Define CPU, memory, and vSphere-specific settings:

apiVersion: infra.virtrigaud.io/v1beta1
kind: VMClass
metadata:
  name: standard-vm
spec:
  cpus: 4
  memory: "8Gi"
  # vSphere-specific configuration
  spec:
    # VM hardware settings
    hardware:
      version: "vmx-19"              # Hardware version
      firmware: "efi"                # BIOS or EFI
      secureBoot: true               # Secure boot (EFI only)
      enableCpuHotAdd: true          # Hot-add CPU
      enableMemoryHotAdd: true       # Hot-add memory

    # CPU configuration
    cpu:
      coresPerSocket: 2              # CPU topology
      enableVirtualization: false    # Nested virtualization
      reservationMHz: 1000           # CPU reservation
      limitMHz: 4000                 # CPU limit

    # Memory configuration  
    memory:
      reservationMB: 2048            # Memory reservation
      limitMB: 8192                  # Memory limit
      shareLevel: "normal"           # Memory shares (low/normal/high)

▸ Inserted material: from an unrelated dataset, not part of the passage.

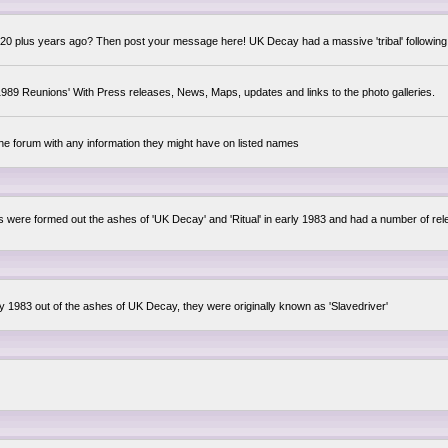
0 plus years ago? Then post your message here! UK Decay had a massive 'tribal' following,
89 Reunions' With Press releases, News, Maps, updates and links to the photo galleries.
the forum with any information they might have on listed names
lsis were formed out the ashes of 'UK Decay' and 'Ritual' in early 1983 and had a number of 
ly 1983 out of the ashes of UK Decay, they were originally known as 'Slavedriver'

    # Storage configuration
    storage:
      diskFormat: "thin"             # thick/thin/eagerZeroedThick
      storagePolicy: "VM Storage Policy - SSD"  # vSAN storage policy

    # vSphere placement
    placement:
      datacenter: "Production"       # Target datacenter
      cluster: "Compute-Cluster"     # Target cluster  
      resourcePool: "Production"     # Target resource pool
      datastore: "datastore-ssd"     # Preferred datastore
      folder: "/vm/virtrigaud"       # VM folder

VMImage Specification

Reference vSphere templates, content library items, or OVF files:

apiVersion: infra.virtrigaud.io/v1beta1
kind: VMImage
metadata:
  name: ubuntu-22-04-template
spec:
  # Template from vSphere inventory
  source:
    template: "ubuntu-22.04-template"
    datacenter: "Production"
    folder: "/vm/templates"

  # Or from content library
  # source:
  #   contentLibrary: "OS Templates"
  #   item: "ubuntu-22.04-cloud"

  # Or from OVF/OVA URL
  # source:
  #   ovf: "https://releases.ubuntu.com/22.04/ubuntu-22.04-server-cloudimg-amd64.ova"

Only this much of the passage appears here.